Enrique Miret es un creyente ecuménico; lo fue desde mediados del siglo XX, cuando lo que imperaba en el ambiente católico-romano, y muy especialmente durante el nacionalcatolicismo español, era el "fuera de la Iglesia no hay salvación". Defendió la libertad religiosa en tiempos de "religión única", adelantándose a la Declaración sobre Libertad Religiosa del Concilio Vaticano II. Siempre se ha mostrado hospitalario con las tradiciones religiosas y espirituales minoritarias, muchas de ellas anatematizadas por el catolicismo y perseguidas por el régimen franquista. Practica una espiritualidad interreligiosa en la que conviven armónicamente y sin contradicción las distintas herencias espirituales de Oriente y de Occidente. Le gusta citar -recitar, mejor- un texto del sufí murciano Ibn Arabí, ejemplo de interespiritualidad: "Mi corazón se ha convertido en receptáculo de todas las formas religiosas: es pradera de gacelas y claustro de monjes cristianos, templo de ídolos y Kaaba de peregrinos, tablas de la Ley y pliegos del Corán. Porque profeso la religión del amor y voy adondequiera que vaya su cabalgadura, pues el amor es mi credo y mi fe".

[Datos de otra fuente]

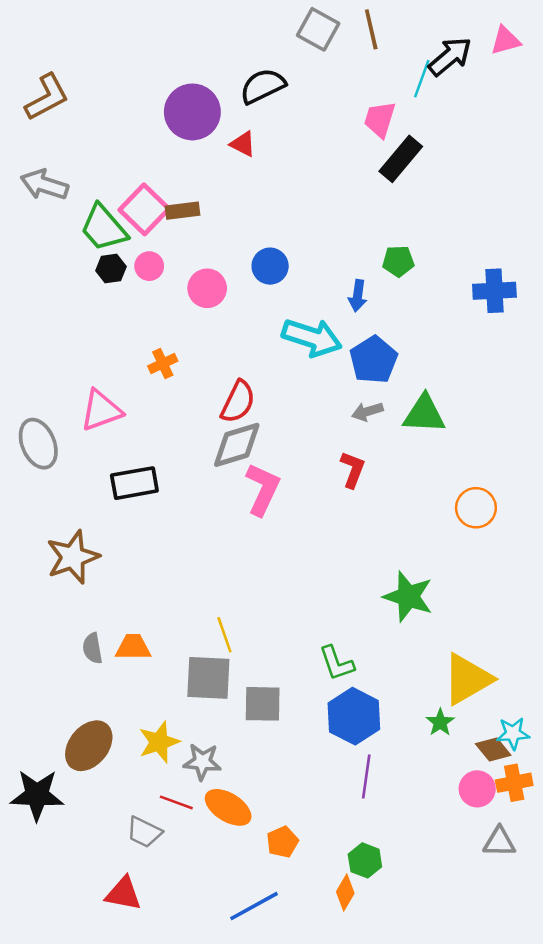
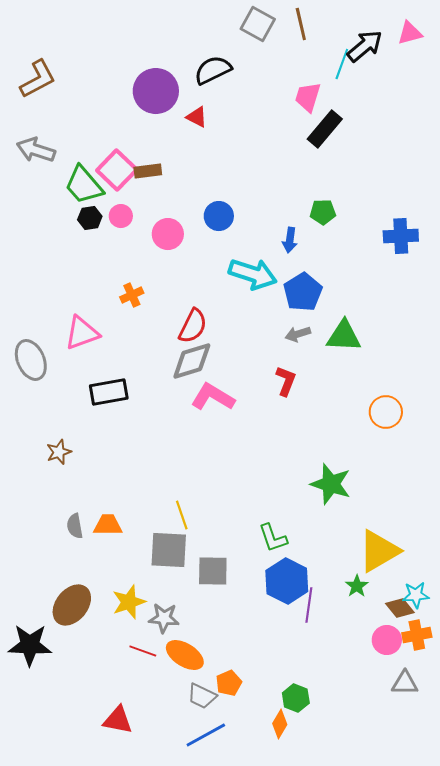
pink L-shape: (263, 489) -> (213, 397), turned -84
brown star: (73, 557) -> (59, 452), size x0.6
purple line: (366, 777) -> (309, 605), moved
gray trapezoid: (144, 832) -> (202, 696), moved
red triangle: (123, 894) -> (118, 720), moved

El diálogo como talante me parece la mejor definición de su personalidad, haciendo realidad en su vida la afirmación de Antonio Machado: "¿Tu verdad? No. Guárdatela. La verdad. Y vamos a buscarla juntos". Y así durante noventa años.

Juan José Tamayo es director de la Cátedra de Teología y Ciencias de las Religiones Ignacio Ellacuría, de la Universidad Carlos III de Madrid, y autor de Fundamentalismos y diálogo entre religiones (Trotta, 2004).